A council has been fined after a little girl was injured when a park ranger’s vehicle collided with her pushchair. The incident at the Robin Hood Festival in August 2011 left the three-year-old with bruising to her head and leg. Two employees of Nottinghamshire Council were in the lightweight all-terrain vehicle at the time.
The workers were using the vehicle to travel around the venue, Sherwood Forest, while emptying litter. They lost control and collided with the child, who was seated in a pushchair, Mansfield Magistrates’ Court heard.
An investigation by the Health and Safety Executive (HSE) found that the council had not undertaken a suitable and sufficient risk assessment for the work. Had it undertaken such an assessment, the HSE say that another method of collecting litter would have been used.
The court was also told how council had previously received Improvement Notices from the HSE in relation to undertaking risk assessments.
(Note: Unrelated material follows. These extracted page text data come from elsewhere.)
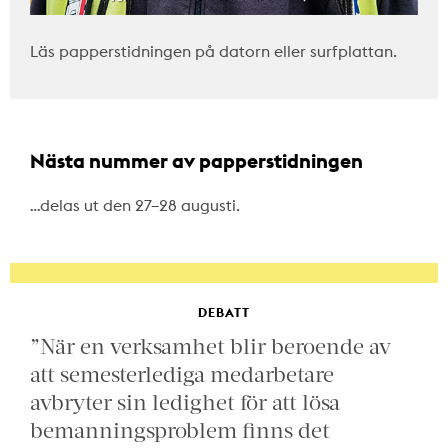
Läs papperstidningen på datorn eller surfplattan.
Nästa nummer av papperstidningen
…delas ut den 27–28 augusti.
DEBATT
”När en verksamhet blir beroende av
att semesterlediga medarbetare
avbryter sin ledighet för att lösa
bemanningsproblem finns det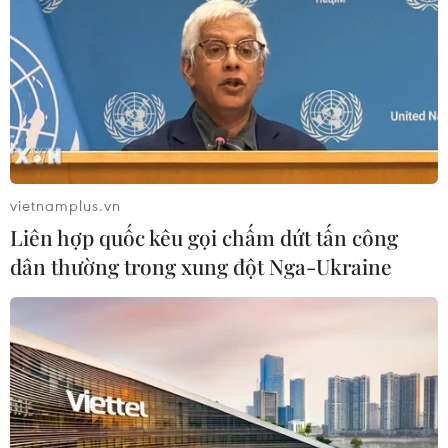
Cùng với đó, Việt Nam cần có lộ trình giảm thải
nhà kính bằng các biện pháp loại bỏ dần nhiệt
điện than. Nếu Việt Nam dừng phát triển điện
than vào năm 2025, thay thế bằng các dạng
năng lượng tái tạo và tăng công suất lên lưới
bằng các nguồn lưu trữ thì có thể giảm phát thải
tới 80%.
vietnamplus.vn
Với kịch bản thực hiện theo Quy hoạch điện VIII
Liên hợp quốc kêu gọi chấm dứt tấn công
đang được dự thảo, Việt Nam có thể giảm phát
dân thường trong xung đột Nga-Ukraine
thải 40% vào năm 2040. Ngoài ra Việt Nam cần
xây dựng phát triển chuỗi điện khí, gồm khung
pháp lý và cơ chế giá, tiêu chuẩn kỹ thuật an
toàn để thay dần cho điện than...
[Bộ Công Thương chính thức trình Chính phủ
Đề án quy hoạch điện VIII]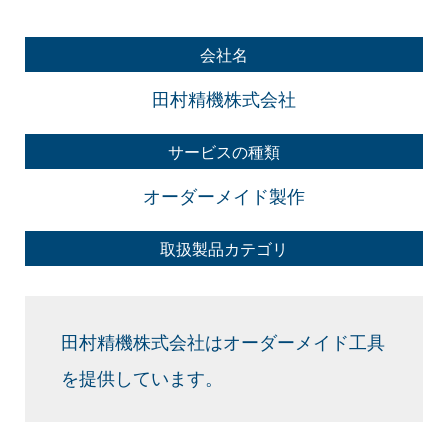
会社名
田村精機株式会社
サービスの種類
オーダーメイド製作
取扱製品カテゴリ
田村精機株式会社はオーダーメイド工具
を提供しています。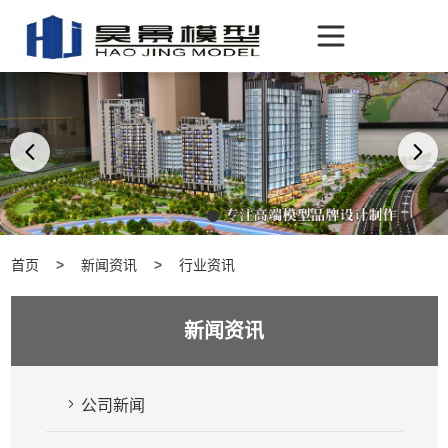
首页
新闻资讯
行业资讯
新闻资讯
公司新闻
Nottinghamshire County Council pleaded guilty to breaching Regulation 3(1)(b) of the Management of Health and Safety at Work Regulations 1999. It was fined £6,000 and ordered to pay costs of £5,597.
Duty of care
Councils have a duty of care to protect the general public at all times. They are charged with the provision of different facilities and services, bringing them into close contact with the public on an almost daily basis.
Their responsibilities range from looking after parks and roads to services such as water supply and refuse collection, meaning they are vulnerable to public liability claims from nearly every member of the community.
Claims against councils are therefore commonplace. They range from personal injury to damaged property, like when a council-operated or owned vehicle damages a car or the fencing around a property.